Du coup, les partisans et adversaires de l'euthanasie intensifient leur mobilisation, et interpellent, par courrier ou mails les députés. Même s'il a confié n'être que partiellement satisfait du texte socialiste, Jean-Luc Romero, de l'ADMD, soutient la proposition de loi, comme une étape vers ce qu'il nomme l'ultime liberté , autrement dit un droit au suicide médicalement assisté.
L'interdit du meurtre
Peut-on imaginer, dans l'Hémicycle, jeudi 19, les opposants à l'euthanasie mis en minorité à cause d'une importante présence socialiste et d'un fort absentéisme dans la majorité ? Normalement, le groupe UMP évitera pareil camouflet, même si des députés socialistes peuvent retenter le coup du rideau qui leur a valu un succès imprévu le 9 avril dernier. Surgis au dernier moment de derrière les tentures, ils avaient pu mettre en minorité l'UMP et rejeter le texte Hadopi (sur le téléchargement).
Chat échaudé craignant l'eau froide, on voit mal l'UMP, contre l'avis du gouvernement, laisser faire les socialistes une nouvelle fois. D'autant qu'environ la moitié de leurs députés n'ont pas signé la proposition de loi.
Beaucoup des parlementaires des deux bords se rendent-ils compte de l'effondrement que provoquerait, dans un système de santé où la confiance entre soignants et soignés est primordiale, l'effacement, même exceptionnel, de l'interdit du meurtre ? Il est plus facile de promouvoir ce type de rupture quand on est dans l'opposition.

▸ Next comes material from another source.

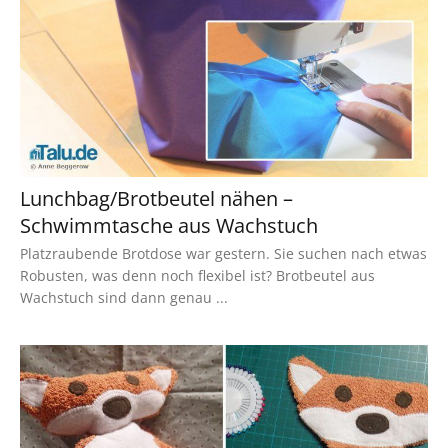
Lunchbag/Brotbeutel nähen –
Schwimmtasche aus Wachstuch
Platzraubende Brotdose war gestern. Sie suchen nach etwas
Robusten, was denn noch flexibel ist? Brotbeutel aus
Wachstuch sind dann genau ...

Les longs débats préalables à la loi fin de vie de 2004 ont révélé un grand malentendu dans l'opinion publique : les sondages ont beau dire que les Français sont favorables à l'euthanasie, c'est l'acharnement thérapeutique que ces derniers entendent récuser, sans savoir qu'ils ne sont pas obligés, pour cela, de consentir à la piqûre létale. Et en quoi une telle injection assurerait à une personne de finir sa vie dans la dignité ? C'est ce que souligne l'Alliance pour les Droits de la Vie qui diffuse actuellement 500 000 dépliants pour revenir à la réalité sur ce sujet. La publication des résultats de la pétition lancée sur Internet pour appeler les partis politiques à ne pas légaliser l'euthanasie (www.fautpaspousser.com) est prévue le 17 novembre.
Les 10 points argumentaires du dépliant Euthanasie ? Faut pas pousser... concluent : ni acharnement thérapeutique, ni euthanasie . C'est bien sur ce fondement que la loi fin de vie, dite Leonetti, avait été votée à l'unanimité en 2004. Alors que cette loi reste méconnue et incomplètement mise en œuvre, le débat de jeudi consacre d'ores et déjà la rupture d'un consensus politique, à moins que ce ne soit la fin d'un compromis transitoire.
*Tugdual Derville est délégué général de l'Alliance pour les droits de la vie.